Try it: Reproduce the lines below exactly. Skip images.

----- Records to process -----

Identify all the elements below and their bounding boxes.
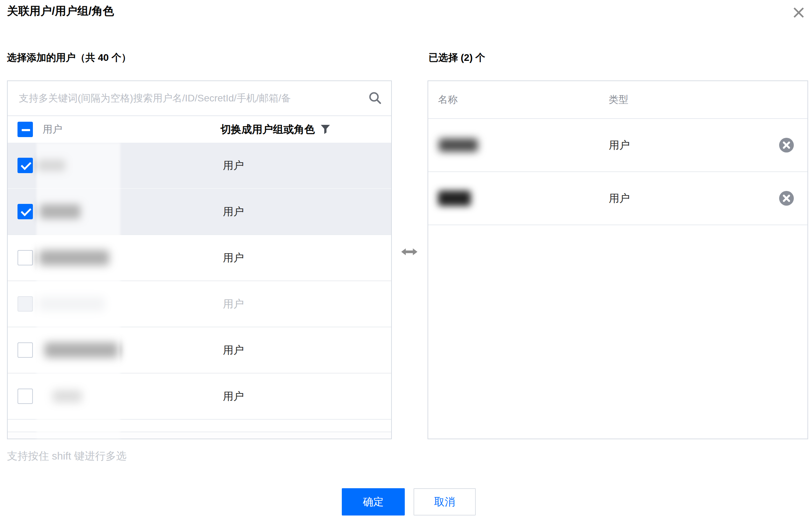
remove-icon[interactable] <box>779 191 794 206</box>
row-checkbox[interactable] <box>17 158 33 173</box>
row-checkbox-disabled <box>17 296 33 312</box>
row-type: 用户 <box>223 327 244 373</box>
selected-col-name: 名称 <box>438 81 458 118</box>
user-row[interactable]: 用户 <box>8 327 391 374</box>
horizontal-scrollbar[interactable] <box>8 432 391 439</box>
redacted-user-name <box>39 250 109 265</box>
redacted-user-name <box>38 297 105 311</box>
user-row-disabled: 用户 <box>8 281 391 327</box>
close-icon-glyph <box>792 6 805 19</box>
select-all-checkbox[interactable] <box>17 122 33 137</box>
filter-funnel-icon <box>320 124 330 135</box>
transfer-arrow-icon <box>401 246 418 258</box>
dialog-title: 关联用户/用户组/角色 <box>7 3 114 19</box>
redacted-user-name <box>438 191 471 206</box>
row-type: 用户 <box>223 235 244 280</box>
selected-row: 用户 <box>428 119 807 172</box>
row-type: 用户 <box>223 374 244 419</box>
row-checkbox[interactable] <box>17 250 33 265</box>
close-icon[interactable] <box>791 5 806 20</box>
selected-row-type: 用户 <box>609 119 630 171</box>
user-row[interactable]: 用户 <box>8 143 391 189</box>
redacted-user-name <box>52 390 82 403</box>
search-bar <box>8 81 391 116</box>
user-row[interactable]: 用户 <box>8 374 391 420</box>
selected-col-type: 类型 <box>609 81 628 118</box>
selected-panel-title: 已选择 (2) 个 <box>429 51 485 64</box>
source-panel-title: 选择添加的用户（共 40 个） <box>7 51 131 64</box>
row-checkbox[interactable] <box>17 342 33 358</box>
search-icon[interactable] <box>368 91 382 105</box>
source-header-type-label: 用户 <box>43 116 62 143</box>
row-type: 用户 <box>223 189 244 234</box>
cancel-button[interactable]: 取消 <box>414 488 476 516</box>
switch-type-filter[interactable]: 切换成用户组或角色 <box>220 116 330 143</box>
partial-next-row <box>8 420 391 432</box>
row-type: 用户 <box>223 143 244 188</box>
row-checkbox[interactable] <box>17 204 33 219</box>
remove-icon[interactable] <box>779 137 794 153</box>
redacted-user-name <box>40 204 80 219</box>
selected-row: 用户 <box>428 172 807 225</box>
row-checkbox[interactable] <box>17 389 33 404</box>
selected-list-header: 名称 类型 <box>428 81 807 119</box>
multiselect-hint: 支持按住 shift 键进行多选 <box>7 449 127 463</box>
confirm-button[interactable]: 确定 <box>342 488 405 516</box>
selected-panel: 名称 类型 用户 用户 <box>428 80 808 439</box>
redacted-user-name <box>44 342 118 358</box>
source-panel: 用户 切换成用户组或角色 用户 用户 用户 用户 <box>7 80 392 439</box>
selected-user-list: 用户 用户 <box>428 119 807 225</box>
source-list-header: 用户 切换成用户组或角色 <box>8 116 391 143</box>
source-user-list: 用户 用户 用户 用户 用户 用户 <box>8 143 391 420</box>
selected-row-type: 用户 <box>609 172 630 225</box>
redacted-user-name <box>439 138 478 152</box>
search-input[interactable] <box>18 81 354 115</box>
row-type: 用户 <box>223 281 244 327</box>
switch-type-label: 切换成用户组或角色 <box>220 122 315 137</box>
user-row[interactable]: 用户 <box>8 235 391 281</box>
redacted-user-name <box>37 159 65 171</box>
user-row[interactable]: 用户 <box>8 189 391 235</box>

-----

Answer box:
Identify all the elements below and their bounding boxes.
remove-icon[interactable] <box>779 191 794 206</box>
row-checkbox[interactable] <box>17 158 33 173</box>
row-checkbox-disabled <box>17 296 33 312</box>
row-type: 用户 <box>223 327 244 373</box>
selected-col-name: 名称 <box>438 81 458 118</box>
user-row[interactable]: 用户 <box>8 327 391 374</box>
horizontal-scrollbar[interactable] <box>8 432 391 439</box>
redacted-user-name <box>39 250 109 265</box>
redacted-user-name <box>38 297 105 311</box>
user-row-disabled: 用户 <box>8 281 391 327</box>
close-icon-glyph <box>792 6 805 19</box>
select-all-checkbox[interactable] <box>17 122 33 137</box>
filter-funnel-icon <box>320 124 330 135</box>
transfer-arrow-icon <box>401 246 418 258</box>
dialog-title: 关联用户/用户组/角色 <box>7 3 114 19</box>
redacted-user-name <box>438 191 471 206</box>
row-type: 用户 <box>223 235 244 280</box>
selected-row: 用户 <box>428 119 807 172</box>
row-type: 用户 <box>223 374 244 419</box>
row-checkbox[interactable] <box>17 250 33 265</box>
close-icon[interactable] <box>791 5 806 20</box>
selected-row-type: 用户 <box>609 119 630 171</box>
user-row[interactable]: 用户 <box>8 143 391 189</box>
redacted-user-name <box>52 390 82 403</box>
search-bar <box>8 81 391 116</box>
user-row[interactable]: 用户 <box>8 374 391 420</box>
selected-col-type: 类型 <box>609 81 628 118</box>
selected-panel-title: 已选择 (2) 个 <box>429 51 485 64</box>
source-panel-title: 选择添加的用户（共 40 个） <box>7 51 131 64</box>
row-checkbox[interactable] <box>17 342 33 358</box>
search-icon[interactable] <box>368 91 382 105</box>
source-header-type-label: 用户 <box>43 116 62 143</box>
row-type: 用户 <box>223 189 244 234</box>
cancel-button[interactable]: 取消 <box>414 488 476 516</box>
switch-type-filter[interactable]: 切换成用户组或角色 <box>220 116 330 143</box>
partial-next-row <box>8 420 391 432</box>
row-type: 用户 <box>223 143 244 188</box>
row-checkbox[interactable] <box>17 204 33 219</box>
remove-icon[interactable] <box>779 137 794 153</box>
redacted-user-name <box>40 204 80 219</box>
selected-row: 用户 <box>428 172 807 225</box>
row-checkbox[interactable] <box>17 389 33 404</box>
selected-list-header: 名称 类型 <box>428 81 807 119</box>
multiselect-hint: 支持按住 shift 键进行多选 <box>7 449 127 463</box>
confirm-button[interactable]: 确定 <box>342 488 405 516</box>
selected-panel: 名称 类型 用户 用户 <box>428 80 808 439</box>
redacted-user-name <box>44 342 118 358</box>
source-panel: 用户 切换成用户组或角色 用户 用户 用户 用户 <box>7 80 392 439</box>
selected-user-list: 用户 用户 <box>428 119 807 225</box>
source-list-header: 用户 切换成用户组或角色 <box>8 116 391 143</box>
source-user-list: 用户 用户 用户 用户 用户 用户 <box>8 143 391 420</box>
selected-row-type: 用户 <box>609 172 630 225</box>
redacted-user-name <box>439 138 478 152</box>
search-input[interactable] <box>18 81 354 115</box>
row-type: 用户 <box>223 281 244 327</box>
switch-type-label: 切换成用户组或角色 <box>220 122 315 137</box>
user-row[interactable]: 用户 <box>8 235 391 281</box>
redacted-user-name <box>37 159 65 171</box>
user-row[interactable]: 用户 <box>8 189 391 235</box>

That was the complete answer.